• [ENTRIES SUPPLIED]
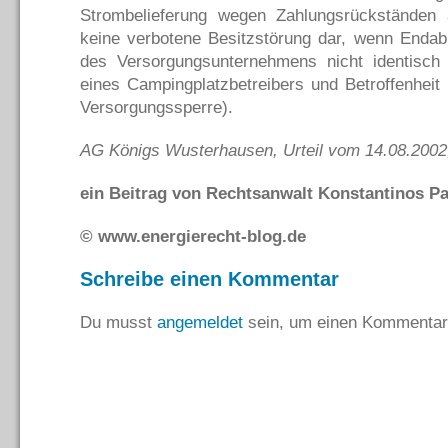
Strombelieferung wegen Zahlungsrückständen 
keine verbotene Besitzstörung dar, wenn Endab
des Versorgungsunternehmens nicht identisch 
eines Campingplatzbetreibers und Betroffenheit 
Versorgungssperre).
AG Königs Wusterhausen, Urteil vom 14.08.2002
ein Beitrag von Rechtsanwalt Konstantinos Pal
© www.energierecht-blog.de
Schreibe einen Kommentar
Du musst
angemeldet
sein, um einen Kommentar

• [WORK ORDER]
Starting from the data above, filter for lines with "Kommentar" and copy each one.

• [WRITTEN REPLY]
Schreibe einen Kommentar
sein, um einen Kommentar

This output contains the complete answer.